In April, May timeframe I got together with our team and a lot of our guys led it actually, and we brought in some new discipline and what we really decided is that we were going to quit chasing the internet sales. You can always find a better price from Amazon or somewhere on eBay, and we said, “You know what? We’re going to put in competitive pricing. We’re going to stick to our model. And we’re going to walk away from some business.” It wasn’t a real popular decision throughout the company. We had people saying I was crazy or we were crazy but we stuck to it anyway.

For the last six months of 2007 our power tool sales only grew less than 1%. That’s about a $20 million piece of business over that six-month period and grew it at 6/10 of a percent. But our gross margin on those products grew 32.5%. So we didn’t grow the business but we culled out of that a lot of [sales] that just didn’t make any sense to us and so we had very nice growth on the gross margin and now we’re starting in the first quarter, we’re starting to see the growth come back into the power tools. So if we can maintain the gross margin and grow the business, we’re just basically lost year of sales growth but we gained a lot of profitability and we’re making more sense out of the business.

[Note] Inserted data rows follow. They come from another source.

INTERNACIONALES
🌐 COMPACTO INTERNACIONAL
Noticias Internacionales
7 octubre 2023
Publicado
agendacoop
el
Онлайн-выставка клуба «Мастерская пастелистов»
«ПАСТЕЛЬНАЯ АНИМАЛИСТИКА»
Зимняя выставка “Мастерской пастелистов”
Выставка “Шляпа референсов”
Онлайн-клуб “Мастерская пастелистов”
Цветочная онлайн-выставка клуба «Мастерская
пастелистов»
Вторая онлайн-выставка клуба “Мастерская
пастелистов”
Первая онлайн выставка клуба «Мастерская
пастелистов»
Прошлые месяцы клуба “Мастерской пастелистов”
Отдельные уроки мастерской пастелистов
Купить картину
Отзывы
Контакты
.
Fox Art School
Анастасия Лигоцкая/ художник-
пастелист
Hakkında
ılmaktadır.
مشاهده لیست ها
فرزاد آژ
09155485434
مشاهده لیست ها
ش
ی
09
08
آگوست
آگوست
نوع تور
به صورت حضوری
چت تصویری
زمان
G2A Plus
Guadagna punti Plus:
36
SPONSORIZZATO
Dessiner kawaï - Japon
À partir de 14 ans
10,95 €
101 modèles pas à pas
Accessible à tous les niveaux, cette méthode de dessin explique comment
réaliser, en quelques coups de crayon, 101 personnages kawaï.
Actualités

That’s an example of one big product line but we’ve been doing that with the small product lines. We’ve been doing that looking at customer segments and with all of this hard work, we’ve made a lot more sense. We’re rationalizing some of that business. That is the biggest change in our year-over-year margin that we can see, is just not raising prices across the board. It’s looking at each order and trying to make sense; does that work for us and bringing discipline to the sale.

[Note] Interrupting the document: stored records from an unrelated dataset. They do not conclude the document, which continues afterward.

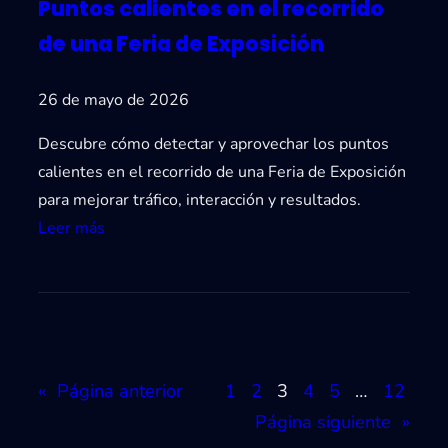
Puntos calientes en el recorrido
r
a
a
e
de una Feria de Exposición
e
l
v
e
26 de mayo de 2026
e
v
Descubre cómo detectar y aprovechar los puntos
n
a
calientes en el recorrido de una Feria de Exposición
t
r
para mejorar tráfico, interacción y resultados.
o
e
:
Leer más
s
l
P
:
v
u
g
a
n
u
l
t
í
o
o
a
r
«
Página anterior
1
2
3
4
5
…
12
s
p
d
Página siguiente
»
c
r
e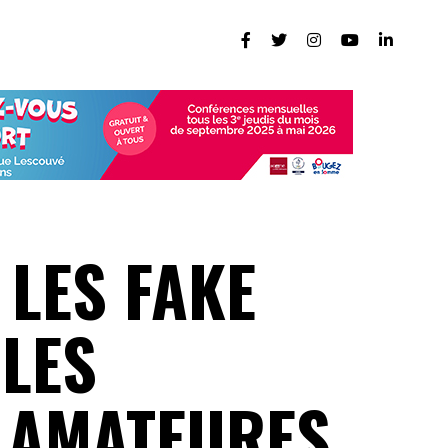
 LES FAKE
 LES
 AMATEURES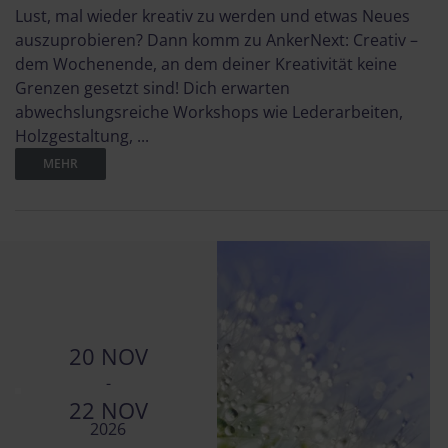
Lust, mal wieder kreativ zu werden und etwas Neues
auszuprobieren? Dann komm zu AnkerNext: Creativ –
dem Wochenende, an dem deiner Kreativität keine
Grenzen gesetzt sind! Dich erwarten
abwechslungsreiche Workshops wie Lederarbeiten,
Holzgestaltung, ...
MEHR
20 NOV
-
22 NOV
2026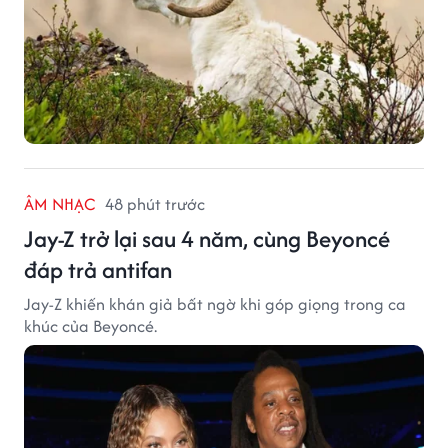
ÂM NHẠC
48 phút trước
Jay-Z trở lại sau 4 năm, cùng Beyoncé
đáp trả antifan
Jay-Z khiến khán giả bất ngờ khi góp giọng trong ca
khúc của Beyoncé.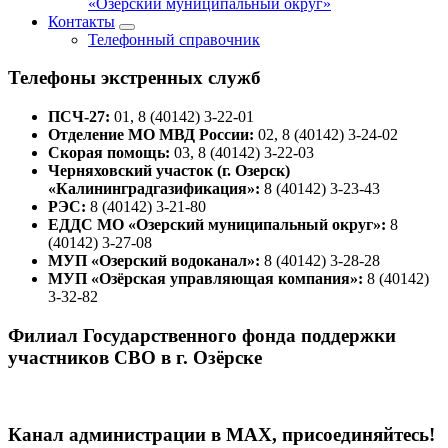
«Озёрский муниципальный округ»
Контакты
Телефонный справочник
Телефоны экстренных служб
ПСЧ-27:
01, 8 (40142) 3-22-01
Отделение МО МВД России:
02, 8 (40142) 3-24-02
Скорая помощь:
03, 8 (40142) 3-22-03
Черняховский участок (г. Озерск)
«Калининградгазификация»:
8 (40142) 3-23-43
РЭС:
8 (40142) 3-21-80
ЕДДС МО «Озерский муниципальный округ»:
8
(40142) 3-27-08
МУП «Озерский водоканал»:
8 (40142) 3-28-28
МУП «Озёрская управляющая компания»:
8 (40142)
3-32-82
Филиал Государственного фонда поддержки
участников СВО в г. Озёрске
Канал администрации в МАХ, присоединяйтесь!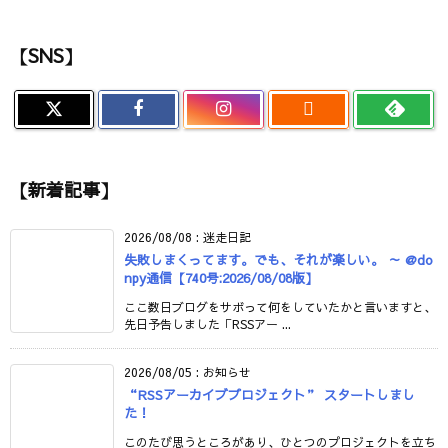
【SNS】

【新着記事】
2026/08/08
:
迷走日記
失敗しまくってます。でも、それが楽しい。 ～ @do
npy通信【740号:2026/08/08版】
ここ数日ブログをサボって何をしていたかと言いますと、
先日予告しました「RSSアー ...
2026/08/05
:
お知らせ
“RSSアーカイブプロジェクト” スタートしまし
た！
このたび思うところがあり、ひとつのプロジェクトを立ち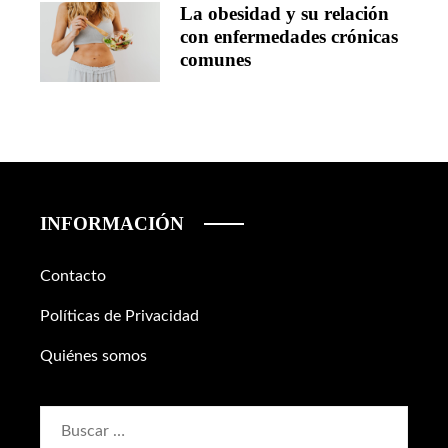
La obesidad y su relación
con enfermedades crónicas
comunes
INFORMACIÓN
Contacto
Políticas de Privacidad
Quiénes somos
Buscar: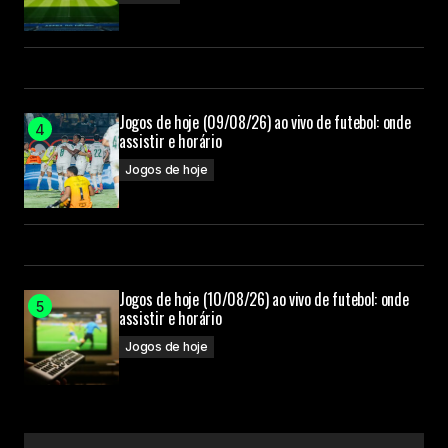
Jogos de hoje (09/08/26) ao vivo de futebol: onde
assistir e horário
Jogos de hoje
Jogos de hoje (10/08/26) ao vivo de futebol: onde
assistir e horário
Jogos de hoje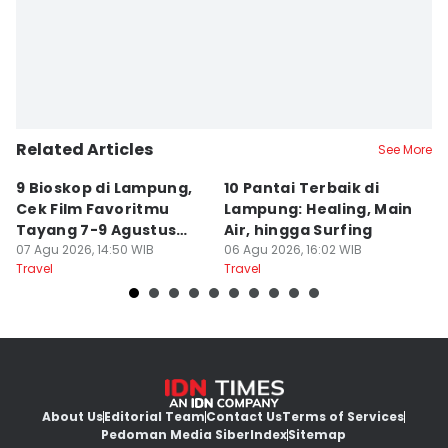
Related Articles
See More
9 Bioskop di Lampung,
10 Pantai Terbaik di
L
Cek Film Favoritmu
Lampung: Healing, Main
Sp
Tayang 7-9 Agustus
Air, hingga Surfing
S
2026
07 Agu 2026, 14:50 WIB
06 Agu 2026, 16:02 WIB
U
04
Travel
Travel
Tr
About Us
Editorial Team
Contact Us
Terms of Services
Pedoman Media Siber
Index
Sitemap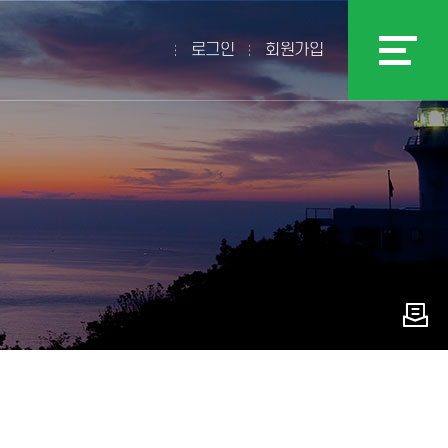
로그인
회원가입
현재 페이지를 즐겨찾는 메뉴로
등록하시겠습니까?
메뉴추가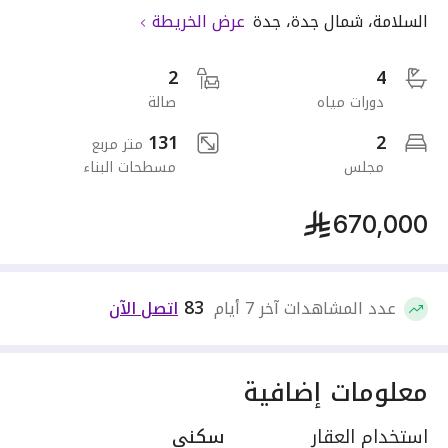
السلامة
،
شمال جدة
،
جدة
عرض الخريطة
2
4
دورات مياه
صالة
131
2
متر مربع
مجلس
مسطحات البناء
670,000
83
عدد المشاهدات آخر 7 أيام
اتصل الآن
معلومات إضافية
استخدام العقار
سكني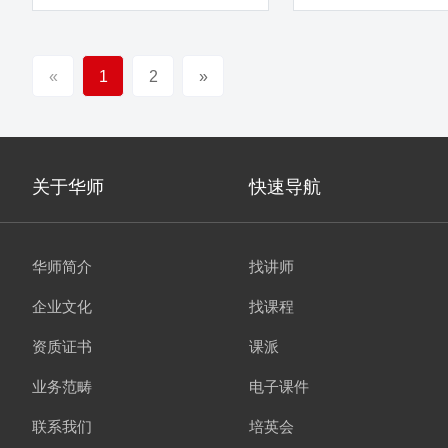
咨询公司咨询顾问 三年银行培训
练 6000余小时 累计
辅导经验
导经验
«
1
2
»
关于华师
快速导航
华师简介
找讲师
企业文化
找课程
资质证书
课派
业务范畴
电子课件
联系我们
培英会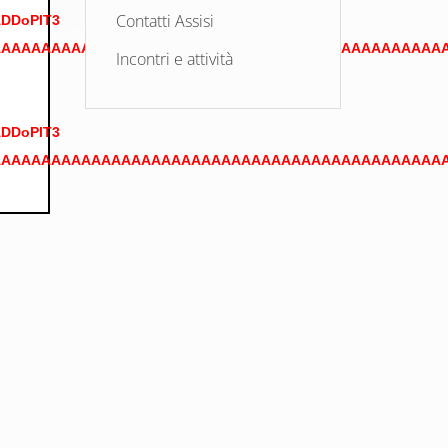
Contatti Assisi
DDoPlT3
AAAAAAAAAAAAAAAAAAAAAAAAAAAAAAAAAAAAAAAAAAAAA
Incontri e attività
DDoPlT3
AAAAAAAAAAAAAAAAAAAAAAAAAAAAAAAAAAAAAAAAAAAAA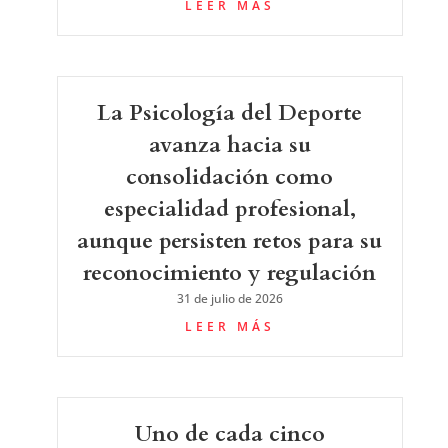
LEER MÁS
La Psicología del Deporte
avanza hacia su
consolidación como
especialidad profesional,
aunque persisten retos para su
reconocimiento y regulación
31 de julio de 2026
LEER MÁS
Uno de cada cinco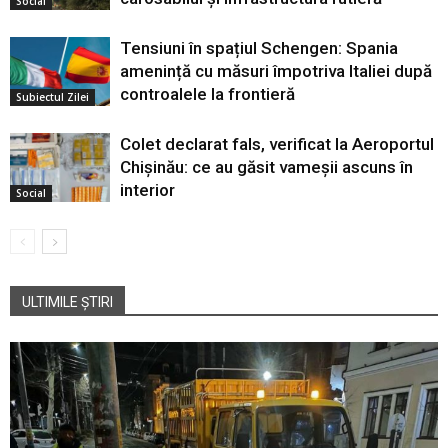
Social
Tensiuni în spațiul Schengen: Spania
amenință cu măsuri împotriva Italiei după
controalele la frontieră
Subiectul Zilei
Colet declarat fals, verificat la Aeroportul
Chișinău: ce au găsit vameșii ascuns în
interior
Social
ULTIMILE ȘTIRI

One other thing I’d like to touch on on the margin is the—we have been seeing inflation in our product and most of the inflation is really limited to the steel fasteners that we bring in from Asia—for the most part limited to steel fasteners that we’ve brought in from Asia. And the biggest increase has been in the low carbon, the lower cost per pound fasteners mainly coming from Taiwan and China and those prices—since about the first of October, those products have gone up anywhere from 8% to more than 20% with the average being probably in the mid-teens. Now that product only makes up about 15% to 20% of our cost of goods so when you net it down it adds about 1.5% to 2% to our overall cost of goods. That we’ve been working very hard to pass through.

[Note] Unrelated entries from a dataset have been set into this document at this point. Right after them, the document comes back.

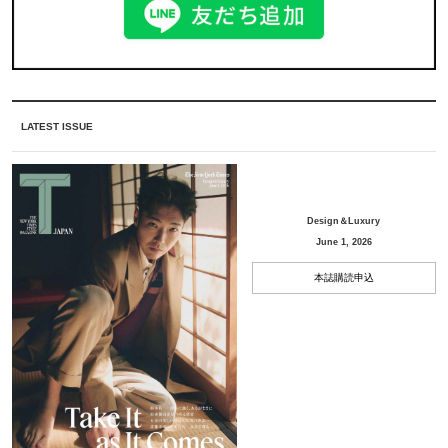
LATEST ISSUE
Design＆Luxury
June 1, 2026
本誌購読申込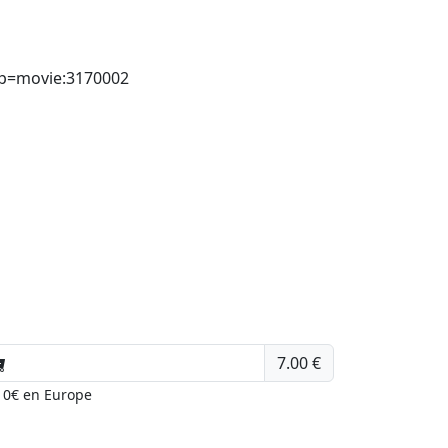
&p=movie:3170002
7.00 €
 10€ en Europe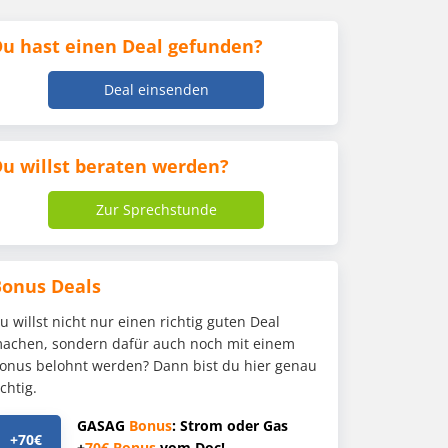
u hast einen Deal gefunden?
Deal einsenden
u willst beraten werden?
Zur Sprechstunde
Bonus Deals
u willst nicht nur einen richtig guten Deal
achen, sondern dafür auch noch mit einem
onus belohnt werden? Dann bist du hier genau
ichtig.
GASAG
Bonus
: Strom oder Gas
+70€
+
70€
Bonus
vom Doc!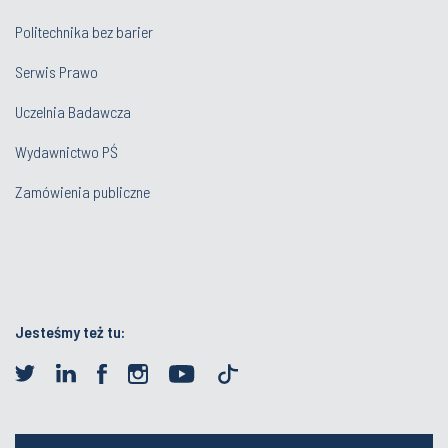
Politechnika bez barier
Serwis Prawo
Uczelnia Badawcza
Wydawnictwo PŚ
Zamówienia publiczne
Jesteśmy też tu: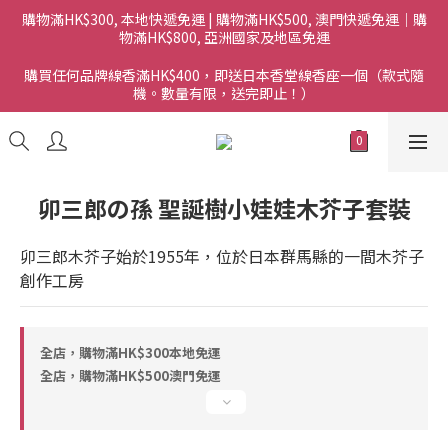
購物滿HK$300, 本地快遞免運 | 購物滿HK$500, 澳門快遞免運｜購
物滿HK$800, 亞洲國家及地區免運
購買任何品牌線香滿HK$400，即送日本香堂線香座一個（款式隨
機。數量有限，送完即止！）
卯三郎の孫 聖誕樹小娃娃木芥子套裝
卯三郎木芥子始於1955年，位於日本群馬縣的一間木芥子
創作工房
全店，購物滿HK$300本地免運
全店，購物滿HK$500澳門免運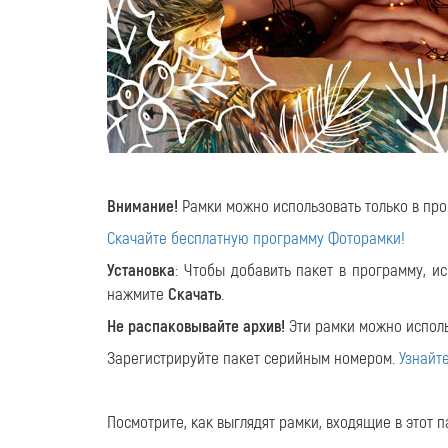
Внимание!
Рамки можно использовать только в пр
Скачайте бесплатную программу Фоторамки!
Установка
: Чтобы добавить пакет в программу, и
нажмите
Скачать
.
Не распаковывайте архив!
Эти рамки можно исполь
Зарегистрируйте пакет серийным номером.
Узнайт
Посмотрите, как выглядят рамки, входящие в этот пак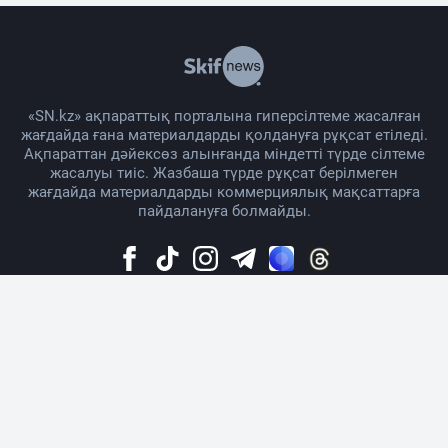
«SN.kz» ақпараттық порталына гиперсілтеме жасалған
жағдайда ғана материалдарды қолдануға рұқсат етіледі.
Ақпараттан дәйексөз алынғанда міндетті түрде сілтеме
жасалуы тиіс. Жазбаша түрде рұқсат берілмеген
жағдайда материалдарды коммерциялық мақсаттарға
пайдалануға болмайды.
Жоба жайында
Материалды қолдану тәртібі
Байланыс
Жарнама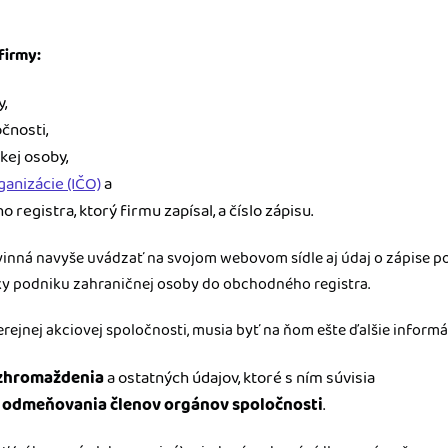
firmy:
,
čnosti,
kej osoby,
ganizácie (IČO)
a
registra, ktorý firmu zapísal, a číslo zápisu.
vinná navyše uvádzať na svojom webovom sídle aj údaj o zápise p
ky podniku zahraničnej osoby do obchodného registra.
erejnej akciovej spoločnosti, musia byť na ňom ešte ďalšie informá
zhromaždenia
a ostatných údajov, ktoré s ním súvisia
l odmeňovania členov orgánov spoločnosti
.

We raised our wholesale price on these products. That’s our printed fastener price or price on those fastener products March 1st and so we sent that out. The way the process works is the small customer walks in the door, will probably get the higher price the first day they walk in; March 1st. The medium customer usually has a 30-60 day notice that we would contact them and say you know in 60 days, I’m going to raise your price, really out of respect and respect for their business. And the large customers doing $200,000 to $1 million a month is more on a probably three to six month program; sometimes as far out as the end of the year or the end of the one-year contract depending on where that started. So it’s a long linear process of price increases and we’ll continue to see a little of incremental gain on that as we go forward. But at the same time, our costs will move up from the bottom.

Now when you think about the products I’m talking about, these are our slowest turning products; less than two turns per year because they’re coming in from Asia. So it’s very hard to map it out but if you just picture the products starting to come in and we start purchasing it; we purchase it between October and March and it comes in an sells through six to seven months after that and the price increases will probably flow at about that same rate. So we may see a little incremental gain in the margin upfront but generally it’s more of just mapping together where the cost goes up and the price goes up at the same time over a long period of time.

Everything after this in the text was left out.